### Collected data

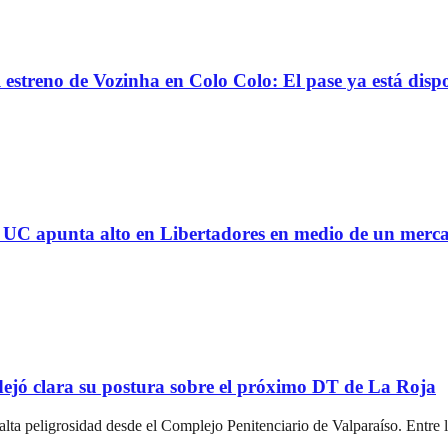
reno de Vozinha en Colo Colo: El pase ya está dispo
 la UC apunta alto en Libertadores en medio de un mer
ejó clara su postura sobre el próximo DT de La Roja
alta peligrosidad desde el Complejo Penitenciario de Valparaíso. Entr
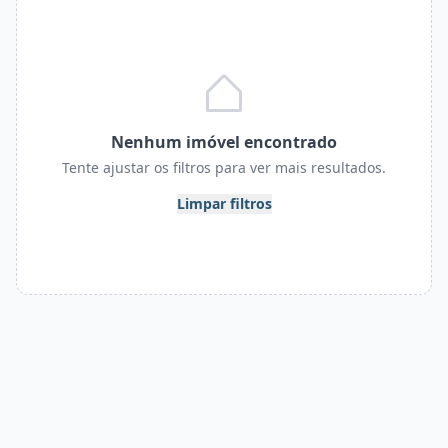
Nenhum imóvel encontrado
Tente ajustar os filtros para ver mais resultados.
Limpar filtros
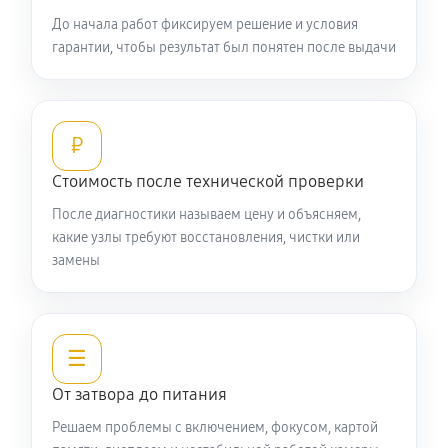
До начала работ фиксируем решение и условия
гарантии, чтобы результат был понятен после выдачи
₽
Стоимость после технической проверки
После диагностики называем цену и объясняем,
какие узлы требуют восстановления, чистки или
замены
☰
От затвора до питания
Решаем проблемы с включением, фокусом, картой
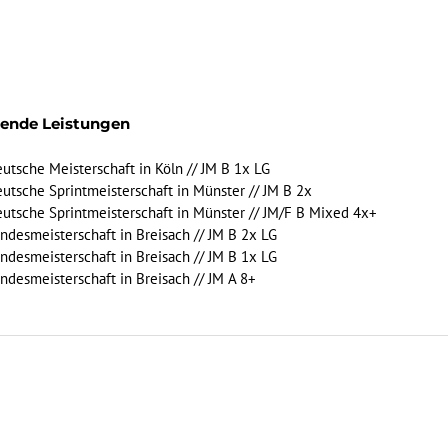
gende Leistungen
Deutsche Meisterschaft in Köln // JM B 1x LG
Deutsche Sprintmeisterschaft in Münster // JM B 2x
Deutsche Sprintmeisterschaft in Münster // JM/F B Mixed 4x+
Landesmeisterschaft in Breisach // JM B 2x LG
Landesmeisterschaft in Breisach // JM B 1x LG
Landesmeisterschaft in Breisach // JM A 8+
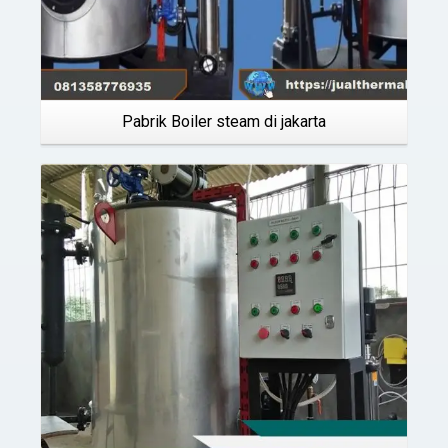
Pabrik Boiler steam di jakarta
Details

### Task goal
From the records above, pick out and copy each line holding the word "Landesmeisterschaft".

### Answer for the task
Landesmeisterschaft in Breisach // JM B 2x LG
Landesmeisterschaft in Breisach // JM B 1x LG
Landesmeisterschaft in Breisach // JM A 8+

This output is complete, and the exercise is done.